Talk on HITB GSEC 2015 “SAP Afaria. One SMS to hack a company”
Have you ever wondered how to get access to the crucial data stored on a Fortune 2000 CEO’s mobile phone and rule the world? Today, we are witnessing an unprecedented number of mobile devices being integrated into the core business processes of companies and being actively accessed by top executives to manage them remotely. Another aspect is the level of access: even if mobile access for a typical middle-level employee is restricted or limited, CEOs can do everything!
There are more and more business applications and an increasing number of mobile devices out there. The “mobilization” of enterprises also forces the advent of evils associated with integration and security.
You might hear of many talks regarding mobile security, but never has anything significant related to the SAP Mobile ecosystem been spoken on before. These systems access the most essential functions of a large enterprise, which in turn often deploy a plethora of business systems and a heterogeneous fleet of devices. Essentially, information needs to be transmitted quickly and safely.
SAP’s best-known software products are its enterprise resource planning, CRM, and BW applications that are deployed in almost all companies in the Forbes Global 2000 list. You already hear a lot about vulnerabilities in different SAP platforms, and now the new emerging scenario dictates that even their mobile infrastructure needs to be paid closer attention.
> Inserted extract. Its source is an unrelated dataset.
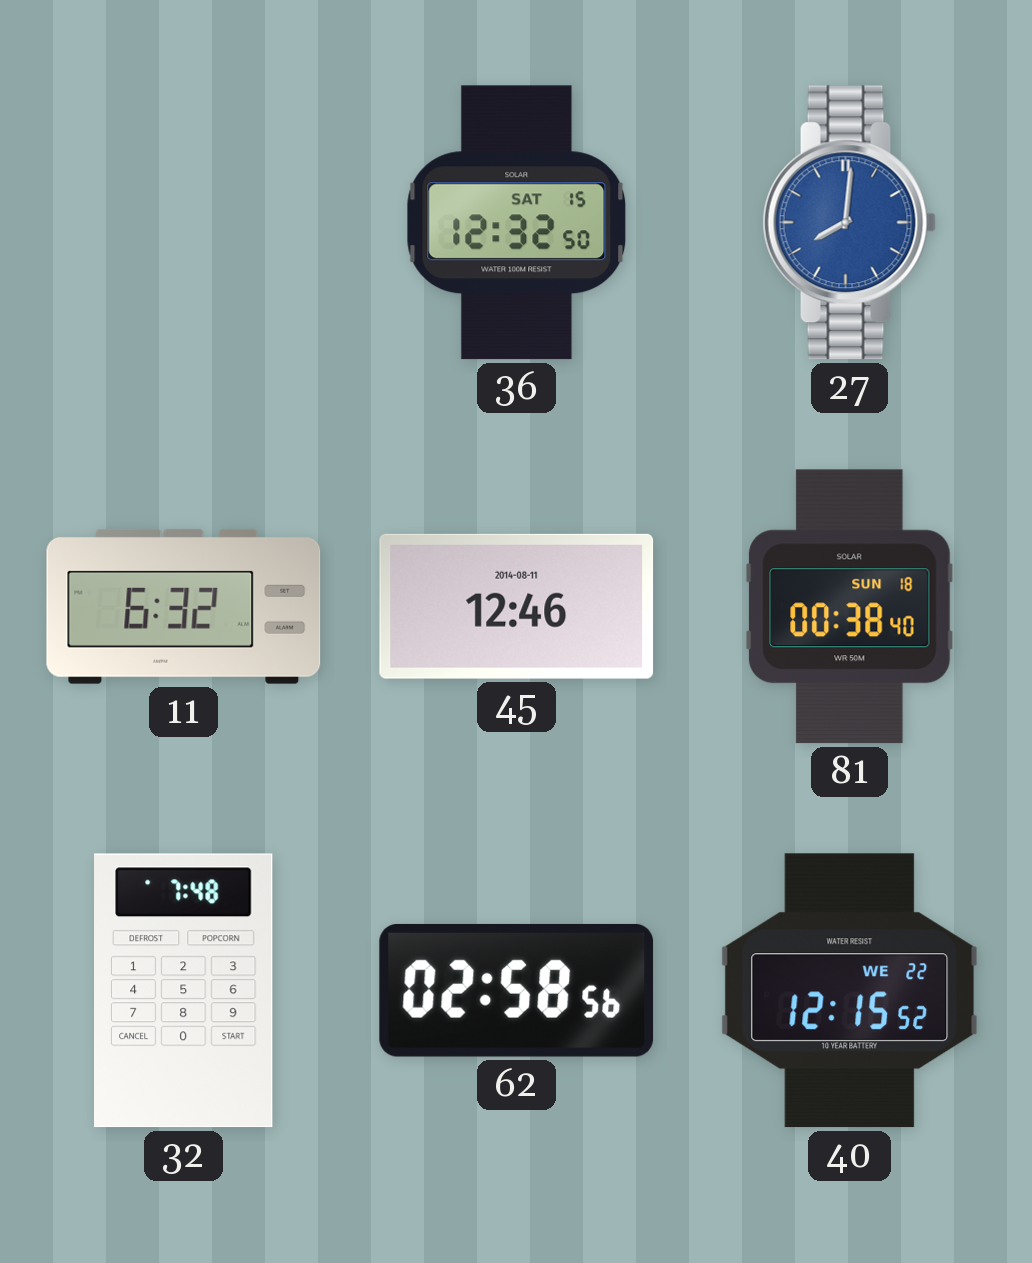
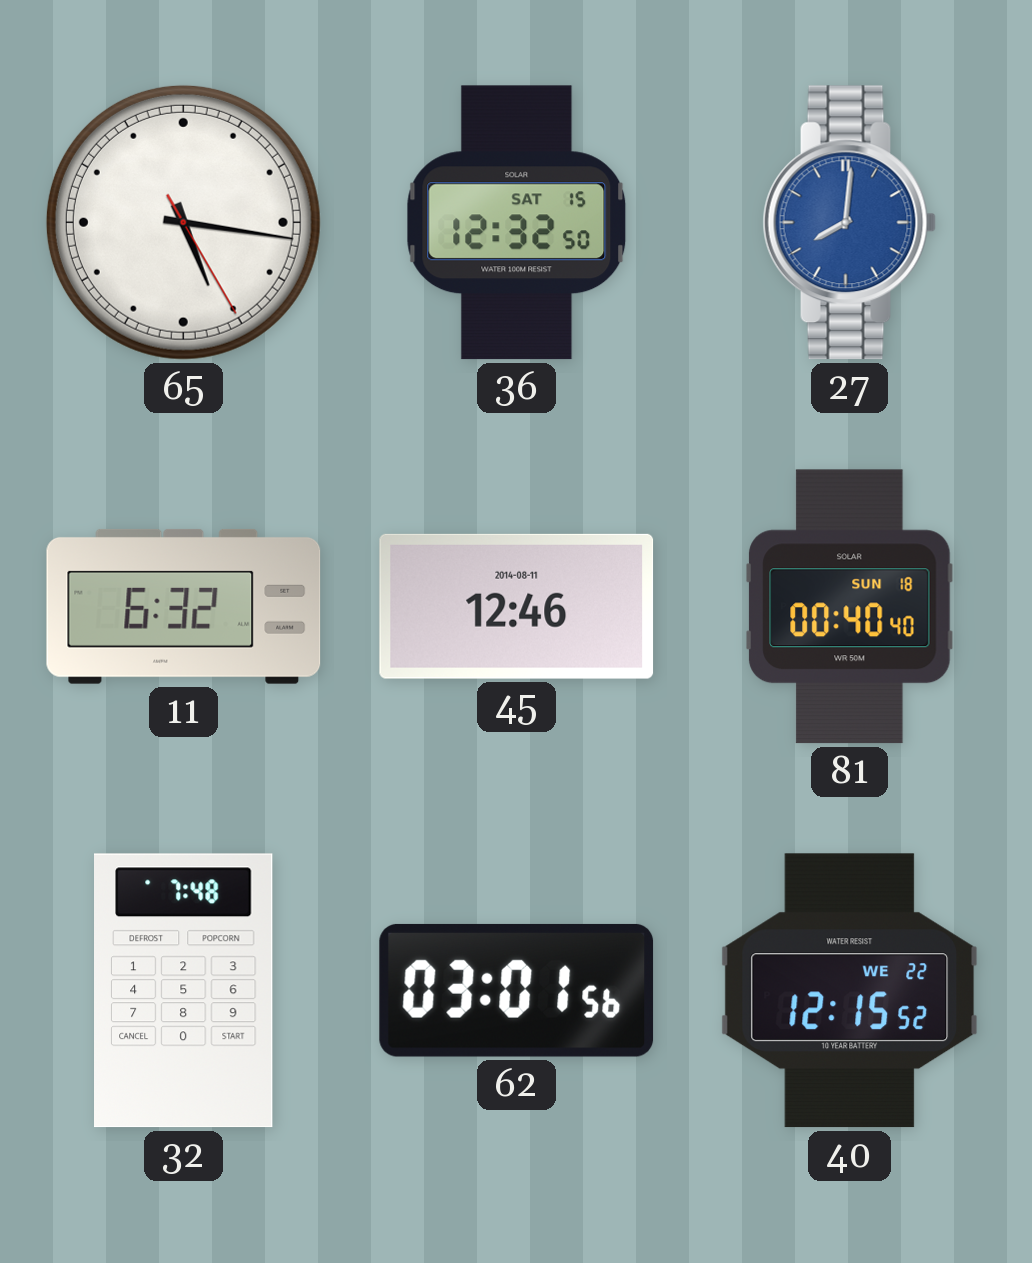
65: none -> 5:16
81: 00:38 -> 00:40
62: 02:58 -> 03:01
This talk reviews SAP’s MDM solution called Afaria and proves that an attacker does not need to know a lot to compromise data on an enterprise CEO’s phone. The MDM (Mobile Device Management) technology is supposed to solve some of the problems related to mobile device data control. But how secure are the systems designed to secure critical data?
We have discovered a lot of typical vulnerabilities for enterprise systems, but we have also found a few logical vulnerabilities that are specific to this platform. See how many SMS messages can stop a large business. These vulnerabilities were to be presented at the BlackHat APAC security conference in March, but the presentation was revoked in accordance with SAP’s Disclosure Guidelines.